Indexes of Consumer Confidence Are Growing, Sentiment has Surpassed Its Pre-Recession Level

Recently  released measures of consumer sentiment indicate that consumers’ confidence is  growing. Thomson Reuters and the  University of Michigan reported that its Consumer Sentiment Index rose by 5.5% to settle at 82.6. This is the fourth consecutive monthly gain for the index. By comparison, the Consumer Confidence Index, produced by the Conference Board, grew by 5.7% over the month of October, its third consecutive monthly increase. Improvement in the Consumer Confidence Index largely reflected a rise in consumers’ views of the present situation relative to their expectations of the future. Consumers’ appraisal of the present situation over the month of October rose by 15.4% while their confidence in the future improved by only 1.8%. Although both the Consumer Confidence Index and the Consumer Sentiment Index have shown sustained improvement since 2009, even exhibiting a quick recovery after the federal debt ceiling was raised in late 2011, the Consumer Confidence Index is still 79.7% of its pre-recession level, but the Consumer Sentiment Index has surpassed its precession level by 8.5%.

Despite consumers’ improved assessment of present conditions, they remain relatively  more optimistic about the future. The Consumer Confidence Index of Present Conditions is 26.8 points below the Consumer Confidence Index of Expectations. While consumers’ views of the present have steadily improved since February 2009, their expectations for the future have risen faster. Since February 2009, consumers’ views of present conditions has grown by 36.0 points, but their expectations of the future rose by 55.6 points. Immediately following recessions, consumers tend to be more sanguine about the future relative to the present, but consumers’ views of the present ultimately exceeds their expectations for the future.
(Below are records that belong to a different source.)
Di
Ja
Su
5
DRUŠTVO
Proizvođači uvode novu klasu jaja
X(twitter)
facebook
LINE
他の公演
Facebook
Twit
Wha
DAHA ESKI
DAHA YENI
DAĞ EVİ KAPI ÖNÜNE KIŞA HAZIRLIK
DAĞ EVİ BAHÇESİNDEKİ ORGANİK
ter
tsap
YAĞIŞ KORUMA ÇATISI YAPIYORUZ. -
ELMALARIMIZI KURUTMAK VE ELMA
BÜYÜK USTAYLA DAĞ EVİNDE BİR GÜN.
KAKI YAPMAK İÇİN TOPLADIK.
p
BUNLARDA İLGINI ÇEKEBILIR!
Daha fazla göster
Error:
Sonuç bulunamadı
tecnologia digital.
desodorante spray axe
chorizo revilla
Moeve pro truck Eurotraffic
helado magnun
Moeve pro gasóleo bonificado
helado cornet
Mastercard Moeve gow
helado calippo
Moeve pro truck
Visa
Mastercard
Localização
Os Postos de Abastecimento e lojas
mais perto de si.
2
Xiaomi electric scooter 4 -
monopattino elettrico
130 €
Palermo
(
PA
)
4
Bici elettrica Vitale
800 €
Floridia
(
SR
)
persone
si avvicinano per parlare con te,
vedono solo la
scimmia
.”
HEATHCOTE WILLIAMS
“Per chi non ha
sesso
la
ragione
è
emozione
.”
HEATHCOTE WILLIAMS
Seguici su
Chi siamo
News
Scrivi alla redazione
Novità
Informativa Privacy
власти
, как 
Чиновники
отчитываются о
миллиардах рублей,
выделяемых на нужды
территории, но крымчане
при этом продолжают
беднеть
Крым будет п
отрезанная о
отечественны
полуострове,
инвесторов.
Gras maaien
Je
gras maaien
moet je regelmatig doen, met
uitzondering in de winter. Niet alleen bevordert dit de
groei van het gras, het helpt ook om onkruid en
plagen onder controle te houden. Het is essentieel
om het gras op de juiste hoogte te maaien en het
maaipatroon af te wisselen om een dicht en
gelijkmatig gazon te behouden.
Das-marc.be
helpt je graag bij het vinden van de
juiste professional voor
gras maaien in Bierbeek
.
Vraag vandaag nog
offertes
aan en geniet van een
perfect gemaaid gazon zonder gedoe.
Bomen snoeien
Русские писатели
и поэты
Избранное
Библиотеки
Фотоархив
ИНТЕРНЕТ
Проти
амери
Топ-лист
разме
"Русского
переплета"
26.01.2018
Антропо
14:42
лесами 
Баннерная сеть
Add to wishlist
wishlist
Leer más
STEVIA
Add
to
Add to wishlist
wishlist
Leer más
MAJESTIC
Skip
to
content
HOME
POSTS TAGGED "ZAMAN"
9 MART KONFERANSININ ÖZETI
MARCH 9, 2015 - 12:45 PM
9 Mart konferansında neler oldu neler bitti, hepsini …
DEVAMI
Recent changes in consumers’ views of the present situation partly reflect their assessment of the present employment situation. Although a greater share of respondents continue to cite jobs as “hard to get” as opposed to “plenteous”, this gap has narrowed. Since peaking in November 2009, the difference between the share of respondents citing jobs as “plenteous” relative to the percent that describe jobs as “hard to get” has fallen by 17.0 percentage points. The convergence in consumers’ perception of the present employment situation is the result of a decline in the number of consumers holding the view that jobs are “hard to get” and an increase in the number of consumers that believe jobs are “plenteous”. Since November 2009, the share of respondents describing jobs as “hard to get” has fallen by 9.8 percentage points to 39.4% while the share of consumers that believe jobs to be “plenteous” has risen by 7.2 percentage points to 10%. Despite starting from a very low level, the recent growth in optimism over the present employment situation should ultimately influence consumers’ willingness to spend.